“What’s wrong with me” and “I’m not good enough” are two beliefs common to most of us.  They kick in frequently for big events like being passed over for a promotion and little events such as forgetting your car keys as you rush out the door.  These limiting beliefs start early in life.  For example, getting a D on a math test in 5th grade can plummet one’s sense of value and worth.  Given the importance parents and teachers place on grades, kids easily slip into comparing and judging themselves as less than someone else.  This belief of not being enough gets reinforced when not selected first for a softball game, asked to a party, or encounter a similar disappointing situation.  Having compassion for these early life influences is the start for Complete Acceptance.

Another way of developing Complete Acceptance is to have compassion for how our ancestors needed to have vigilance given they were mostly in Survival Mode.  They had to be vigilant of their capacity to be successful in confronting daily life-threatening situations.  Could they successfully fight the marauders or cross a raging stream?  If they didn’t do a good job, they and the tribe could die.  We see a similar perception in ourselves, if you don’t do a good job in school or at work, you believe you won’t be successful and that feels life-threatening, particularly when in Survival Mode.

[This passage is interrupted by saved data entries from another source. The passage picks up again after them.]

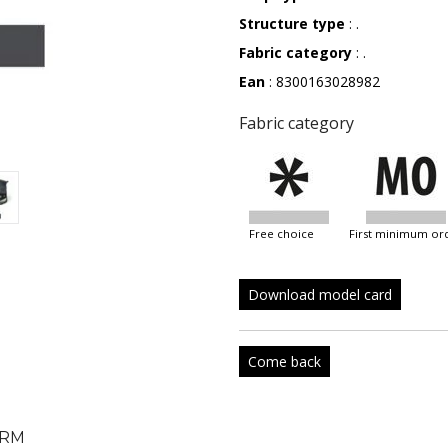
Structure type
: .
Fabric category
: .
Ean
: 8300163028982
Fabric category
free choice
first minimum or
Download model card
Come back
RM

In Thriving Mode we become more aware of the limitations of such thoughts. We begin to see how the accumulation of not enough thinking leads to anxiety, depression, and can lower our capacity to function effectively.  “I could have died of embarrassment” is a common phrase that stems from someone believing they were terribly inadequate.

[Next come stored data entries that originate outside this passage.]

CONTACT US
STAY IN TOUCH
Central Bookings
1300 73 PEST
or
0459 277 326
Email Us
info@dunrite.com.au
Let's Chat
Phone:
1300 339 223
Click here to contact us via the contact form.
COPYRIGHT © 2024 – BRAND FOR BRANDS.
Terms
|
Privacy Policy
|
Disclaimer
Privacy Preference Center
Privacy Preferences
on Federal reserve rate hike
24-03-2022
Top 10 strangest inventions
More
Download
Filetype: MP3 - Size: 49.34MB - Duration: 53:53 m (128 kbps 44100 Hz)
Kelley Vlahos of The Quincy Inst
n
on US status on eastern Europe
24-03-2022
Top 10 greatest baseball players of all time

Complete Acceptance is an essential quality of Thriving Mode.  It is learning to totally embrace wherever you might be in the moment.  For example, If you forget your car keys, take a deep breath, and accept it is natural to be distracted when rushing.  See it as an opportunity to be more mindful.  Or if you missed that promotion, welcome the feedback and accept you may need more training. Then encourage yourself like you would a good friend or young child, “You can do this”, “Yay for trying”, “One step at a time”.  This Complete Acceptance allows us to have compassion for our history and current circumstances, paving the way to thrive and enjoy life as it is, knowing we will work on being proactive in our continual growth.